Frank Michael J, Moustafa Ahmed A, Haughey Heather M, Curran Tim, Hutchison Kent E
Department of Psychology and Program in Neuroscience, University of Arizona, Tucson, AZ 85721, USA.
Proc Natl Acad Sci U S A. 2007 Oct 9;104(41):16311-6. doi: 10.1073/pnas.0706111104. Epub 2007 Oct 3.
What are the genetic and neural components that support adaptive learning from positive and negative outcomes? Here, we show with genetic analyses that three independent dopaminergic mechanisms contribute to reward and avoidance learning in humans. A polymorphism in the DARPP-32 gene, associated with striatal dopamine function, predicted relatively better probabilistic reward learning. Conversely, the C957T polymorphism of the DRD2 gene, associated with striatal D2 receptor function, predicted the degree to which participants learned to avoid choices that had been probabilistically associated with negative outcomes. The Val/Met polymorphism of the COMT gene, associated with prefrontal cortical dopamine function, predicted participants' ability to rapidly adapt behavior on a trial-to-trial basis. These findings support a neurocomputational dissociation between striatal and prefrontal dopaminergic mechanisms in reinforcement learning. Computational maximum likelihood analyses reveal independent gene effects on three reinforcement learning parameters that can explain the observed dissociations.

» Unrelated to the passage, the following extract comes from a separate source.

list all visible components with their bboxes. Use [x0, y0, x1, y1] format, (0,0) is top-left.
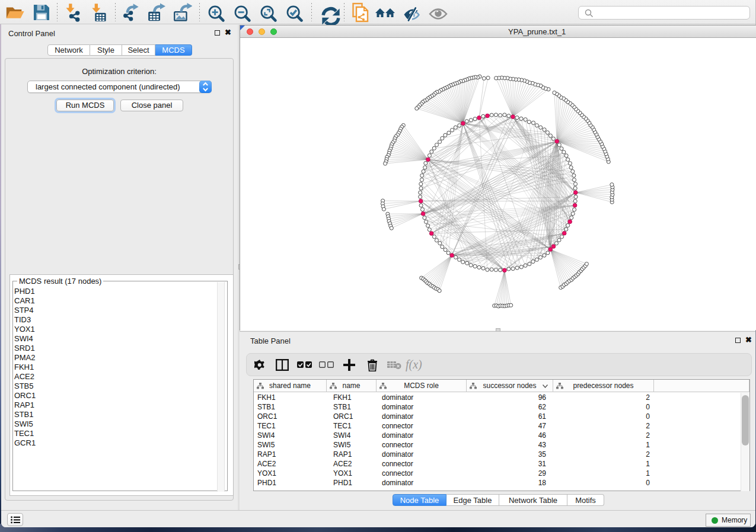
- svg-text:f(x): f(x): [406, 358, 422, 371]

支持从正面和负面结果中进行适应性学习的遗传和神经成分是什么?在此,我们通过基因分析表明,三种独立的多巴胺能机制有助于人类的奖励和回避学习。与纹状体多巴胺功能相关的DARPP - 32基因多态性预测了相对更好的概率性奖励学习。相反,与纹状体D2受体功能相关的DRD2基因的C957T多态性预测了参与者学会避免与负面结果有概率关联的选择的程度。与前额叶皮质多巴胺功能相关的COMT基因的Val/Met多态性预测了参与者在逐次试验基础上快速调整行为的能力。这些发现支持了强化学习中纹状体和前额叶多巴胺能机制之间的神经计算分离。计算最大似然分析揭示了独立基因对三个强化学习参数的影响,这可以解释观察到的分离现象。